RECORDS FOR PROCESSING:
+ + + + +
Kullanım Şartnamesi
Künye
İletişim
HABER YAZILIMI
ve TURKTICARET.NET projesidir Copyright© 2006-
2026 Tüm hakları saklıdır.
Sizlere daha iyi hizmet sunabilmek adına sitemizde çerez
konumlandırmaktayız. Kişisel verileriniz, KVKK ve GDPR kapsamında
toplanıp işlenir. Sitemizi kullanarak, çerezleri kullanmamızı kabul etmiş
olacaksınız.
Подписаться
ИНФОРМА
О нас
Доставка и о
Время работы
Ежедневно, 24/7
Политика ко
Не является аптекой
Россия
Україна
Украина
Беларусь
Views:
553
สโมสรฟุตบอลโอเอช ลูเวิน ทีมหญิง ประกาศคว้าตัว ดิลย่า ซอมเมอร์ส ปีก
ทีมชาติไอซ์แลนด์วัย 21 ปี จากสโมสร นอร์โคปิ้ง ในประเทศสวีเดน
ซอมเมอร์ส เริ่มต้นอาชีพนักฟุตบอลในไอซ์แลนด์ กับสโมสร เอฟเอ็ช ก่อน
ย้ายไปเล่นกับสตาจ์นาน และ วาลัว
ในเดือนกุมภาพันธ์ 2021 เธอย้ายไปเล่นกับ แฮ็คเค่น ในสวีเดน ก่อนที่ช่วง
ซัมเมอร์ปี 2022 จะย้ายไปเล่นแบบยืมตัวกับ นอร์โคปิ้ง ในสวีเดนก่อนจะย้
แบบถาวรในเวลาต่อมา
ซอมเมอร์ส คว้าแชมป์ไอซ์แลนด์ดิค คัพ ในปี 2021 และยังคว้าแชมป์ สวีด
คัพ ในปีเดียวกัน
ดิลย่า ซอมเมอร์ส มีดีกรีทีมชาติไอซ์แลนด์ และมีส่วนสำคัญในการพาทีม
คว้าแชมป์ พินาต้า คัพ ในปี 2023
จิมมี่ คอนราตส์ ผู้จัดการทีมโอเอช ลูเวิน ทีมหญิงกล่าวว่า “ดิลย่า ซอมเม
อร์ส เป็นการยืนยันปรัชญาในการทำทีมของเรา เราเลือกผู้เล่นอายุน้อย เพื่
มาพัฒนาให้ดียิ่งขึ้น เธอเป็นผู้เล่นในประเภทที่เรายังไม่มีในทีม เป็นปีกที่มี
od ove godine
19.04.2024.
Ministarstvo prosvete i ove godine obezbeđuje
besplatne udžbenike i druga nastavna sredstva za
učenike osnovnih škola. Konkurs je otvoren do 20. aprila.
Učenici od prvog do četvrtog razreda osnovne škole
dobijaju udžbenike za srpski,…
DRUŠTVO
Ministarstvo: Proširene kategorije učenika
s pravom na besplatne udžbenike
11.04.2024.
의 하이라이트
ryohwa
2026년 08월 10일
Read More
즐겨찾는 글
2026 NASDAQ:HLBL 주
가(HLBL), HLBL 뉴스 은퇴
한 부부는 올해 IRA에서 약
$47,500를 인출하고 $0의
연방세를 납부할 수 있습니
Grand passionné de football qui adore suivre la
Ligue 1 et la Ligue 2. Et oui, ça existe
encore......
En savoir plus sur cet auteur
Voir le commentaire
+ + + + +
INSTRUCTIONS TO FOLLOW:
The lines holding the string "udžbenike" are what is needed from the material above.

SOLUTION BELOW:
besplatne udžbenike i druga nastavna sredstva za
dobijaju udžbenike za srpski,…
s pravom na besplatne udžbenike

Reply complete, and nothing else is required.